Directions for this task:
An exact copy of the data below is needed; please leave out any pictures.

Data:
Content starts

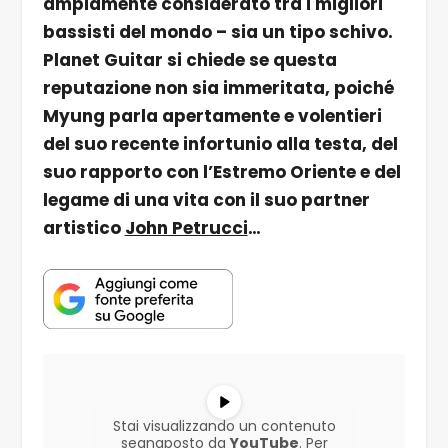
ampiamente considerato tra i migliori
bassisti del mondo – sia un tipo schivo.
Planet Guitar si chiede se questa
reputazione non sia immeritata, poiché
Myung parla apertamente e volentieri
del suo recente infortunio alla testa, del
suo rapporto con l’Estremo Oriente e del
legame di una vita con il suo partner
artistico
John Petrucci
…
Stai visualizzando un contenuto
segnaposto da
YouTube
. Per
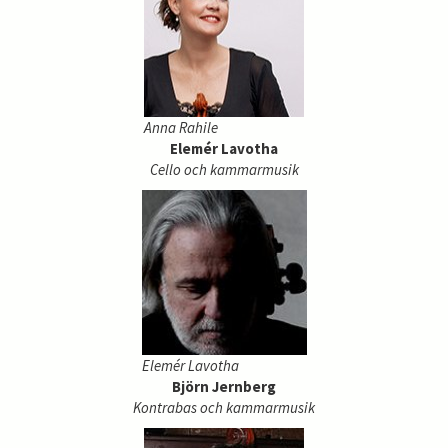
Anna Rahile
Elemér Lavotha
Cello och kammarmusik
Elemér Lavotha
Björn Jernberg
Kontrabas och kammarmusik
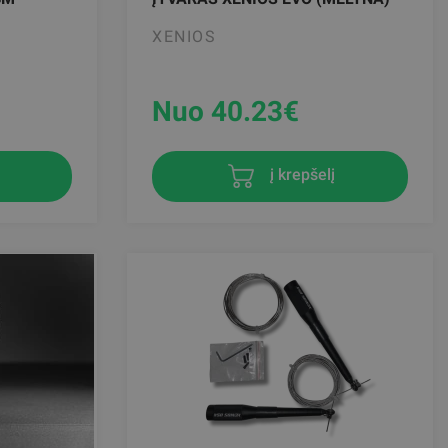
XENIOS
Nuo 40.23
€
į krepšelį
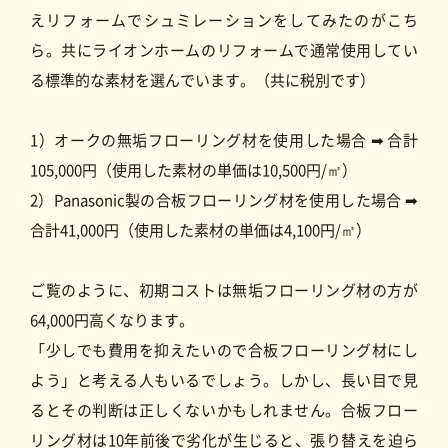
えリフォームでシュミレーションをしてみたのがこち
ら。共にライオンホームのリフォームで通常使用してい
る標準的な素材を選んでいます。（共に税別です）
1）オークの無垢フローリング材を使用した場合 ➡ 合計
105,000円（使用した素材の単価は10,500円/㎡）
2）Panasonic製の合板フローリング材を使用した場合 ➡
合計41,000円（使用した素材の単価は4,100円/㎡）
ご覧のように、初期コストは無垢フローリング材の方が
64,000円高くなります。
「少しでも費用を抑えたいので合板フローリング材にし
よう」と考える人もいるでしょう。しかし、長い目で見
るとその判断は正しくないかもしれません。合板フロー
リング材は10年前後で劣化が生じると、張り替えを迫ら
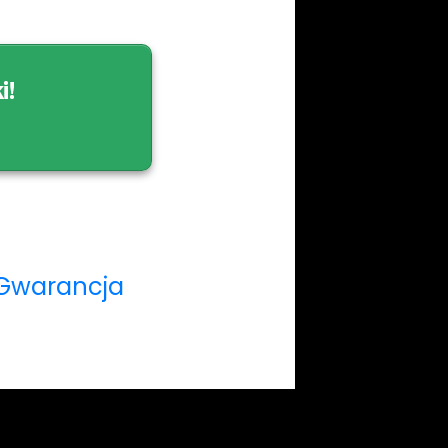
i!
i Gwarancja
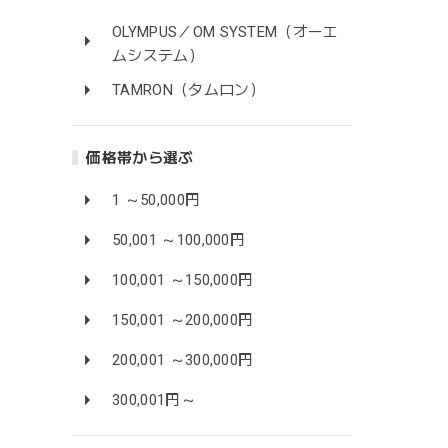
OLYMPUS／OM SYSTEM（オーエ
ムシステム）
TAMRON（タムロン）
価格帯から選ぶ
1 ～50,000円
50,001 ～100,000円
100,001 ～150,000円
150,001 ～200,000円
200,001 ～300,000円
300,001円～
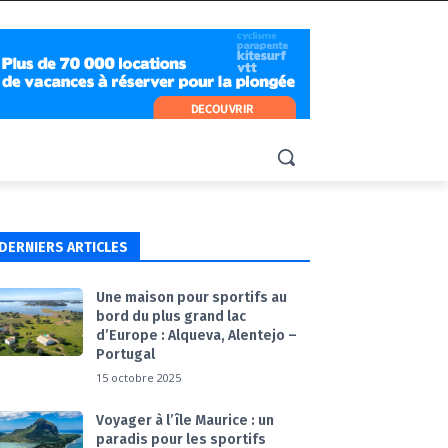
DERNIERS ARTICLES
Une maison pour sportifs au
bord du plus grand lac
d’Europe : Alqueva, Alentejo –
Portugal
15 octobre 2025
Voyager à l’île Maurice : un
paradis pour les sportifs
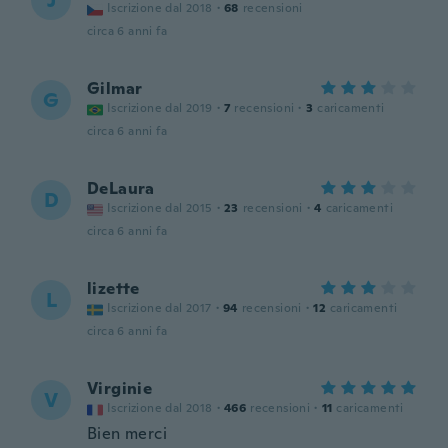
J
Iscrizione dal 2018
·
68
recensioni
circa 6 anni fa
Gilmar
G
Iscrizione dal 2019
·
7
recensioni
·
3
caricamenti
circa 6 anni fa
DeLaura
D
Iscrizione dal 2015
·
23
recensioni
·
4
caricamenti
circa 6 anni fa
lizette
L
Iscrizione dal 2017
·
94
recensioni
·
12
caricamenti
circa 6 anni fa
Virginie
V
Iscrizione dal 2018
·
466
recensioni
·
11
caricamenti
Bien merci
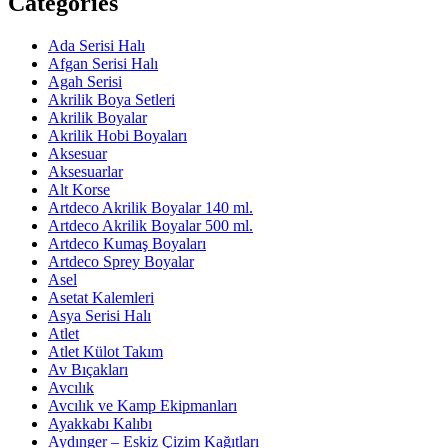
Categories
Ada Serisi Halı
Afgan Serisi Halı
Agah Serisi
Akrilik Boya Setleri
Akrilik Boyalar
Akrilik Hobi Boyaları
Aksesuar
Aksesuarlar
Alt Korse
Artdeco Akrilik Boyalar 140 ml.
Artdeco Akrilik Boyalar 500 ml.
Artdeco Kumaş Boyaları
Artdeco Sprey Boyalar
Asel
Asetat Kalemleri
Asya Serisi Halı
Atlet
Atlet Külot Takım
Av Bıçakları
Avcılık
Avcılık ve Kamp Ekipmanları
Ayakkabı Kalıbı
Aydınger – Eskiz Çizim Kağıtları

Content ends

Exercise solution:
ampiamente considerato tra i migliori
bassisti del mondo – sia un tipo schivo.
Planet Guitar si chiede se questa
reputazione non sia immeritata, poiché
Myung parla apertamente e volentieri
del suo recente infortunio alla testa, del
suo rapporto con l’Estremo Oriente e del
legame di una vita con il suo partner
artistico
John Petrucci
…
Stai visualizzando un contenuto
segnaposto da
YouTube
. Per
Anna Rahile
Elemér Lavotha
Cello och kammarmusik
Elemér Lavotha
Björn Jernberg
Kontrabas och kammarmusik
XENIOS
Nuo 40.23
€
į krepšelį
えリフォームでシュミレーションをしてみたのがこち
ら。共にライオンホームのリフォームで通常使用してい
る標準的な素材を選んでいます。（共に税別です）
1）オークの無垢フローリング材を使用した場合 ➡ 合計
105,000円（使用した素材の単価は10,500円/㎡）
2）Panasonic製の合板フローリング材を使用した場合 ➡
合計41,000円（使用した素材の単価は4,100円/㎡）
ご覧のように、初期コストは無垢フローリング材の方が
64,000円高くなります。
「少しでも費用を抑えたいので合板フローリング材にし
よう」と考える人もいるでしょう。しかし、長い目で見
るとその判断は正しくないかもしれません。合板フロー
リング材は10年前後で劣化が生じると、張り替えを迫ら
i!
i Gwarancja
OLYMPUS／OM SYSTEM（オーエ
ムシステム）
TAMRON（タムロン）
価格帯から選ぶ
1 ～50,000円
50,001 ～100,000円
100,001 ～150,000円
150,001 ～200,000円
200,001 ～300,000円
300,001円～
DERNIERS ARTICLES
Une maison pour sportifs au
bord du plus grand lac
d’Europe : Alqueva, Alentejo –
Portugal
15 octobre 2025
Voyager à l’île Maurice : un
paradis pour les sportifs
J
Iscrizione dal 2018
·
68
recensioni
circa 6 anni fa
Gilmar
G
Iscrizione dal 2019
·
7
recensioni
·
3
caricamenti
circa 6 anni fa
DeLaura
D
Iscrizione dal 2015
·
23
recensioni
·
4
caricamenti
circa 6 anni fa
lizette
L
Iscrizione dal 2017
·
94
recensioni
·
12
caricamenti
circa 6 anni fa
Virginie
V
Iscrizione dal 2018
·
466
recensioni
·
11
caricamenti
Bien merci
Categories
Ada Serisi Halı
Afgan Serisi Halı
Agah Serisi
Akrilik Boya Setleri
Akrilik Boyalar
Akrilik Hobi Boyaları
Aksesuar
Aksesuarlar
Alt Korse
Artdeco Akrilik Boyalar 140 ml.
Artdeco Akrilik Boyalar 500 ml.
Artdeco Kumaş Boyaları
Artdeco Sprey Boyalar
Asel
Asetat Kalemleri
Asya Serisi Halı
Atlet
Atlet Külot Takım
Av Bıçakları
Avcılık
Avcılık ve Kamp Ekipmanları
Ayakkabı Kalıbı
Aydınger – Eskiz Çizim Kağıtları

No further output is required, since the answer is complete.